| REQUIREMENT |
Leave every picture behind and copy the rest of the entries below exactly.

═════ SOURCE RECORDS ═════

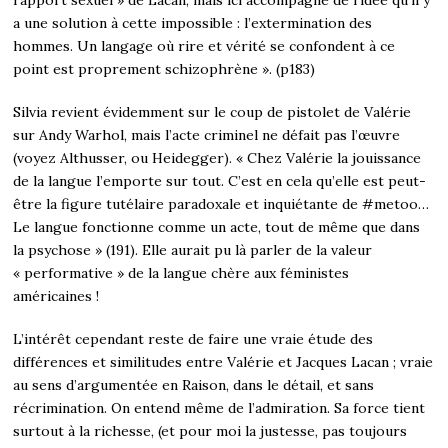
a une solution à cette impossible : l’extermination des
hommes. Un langage où rire et vérité se confondent à ce
point est proprement schizophrène ». (p183)
Silvia revient évidemment sur le coup de pistolet de Valérie
sur Andy Warhol, mais l’acte criminel ne défait pas l’œuvre
(voyez Althusser, ou Heidegger). « Chez Valérie la jouissance
de la langue l’emporte sur tout. C’est en cela qu’elle est peut-
être la figure tutélaire paradoxale et inquiétante de #metoo…
Le langue fonctionne comme un acte, tout de même que dans
la psychose » (191). Elle aurait pu là parler de la valeur
« performative » de la langue chère aux féministes
américaines !
L’intérêt cependant reste de faire une vraie étude des
différences et similitudes entre Valérie et Jacques Lacan ; vraie
au sens d’argumentée en Raison, dans le détail, et sans
récrimination. On entend même de l’admiration. Sa force tient
surtout à la richesse, (et pour moi la justesse, pas toujours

═════

| SOLUTION |
a une solution à cette impossible : l’extermination des
hommes. Un langage où rire et vérité se confondent à ce
point est proprement schizophrène ». (p183)
Silvia revient évidemment sur le coup de pistolet de Valérie
sur Andy Warhol, mais l’acte criminel ne défait pas l’œuvre
(voyez Althusser, ou Heidegger). « Chez Valérie la jouissance
de la langue l’emporte sur tout. C’est en cela qu’elle est peut-
être la figure tutélaire paradoxale et inquiétante de #metoo…
Le langue fonctionne comme un acte, tout de même que dans
la psychose » (191). Elle aurait pu là parler de la valeur
« performative » de la langue chère aux féministes
américaines !
L’intérêt cependant reste de faire une vraie étude des
différences et similitudes entre Valérie et Jacques Lacan ; vraie
au sens d’argumentée en Raison, dans le détail, et sans
récrimination. On entend même de l’admiration. Sa force tient
surtout à la richesse, (et pour moi la justesse, pas toujours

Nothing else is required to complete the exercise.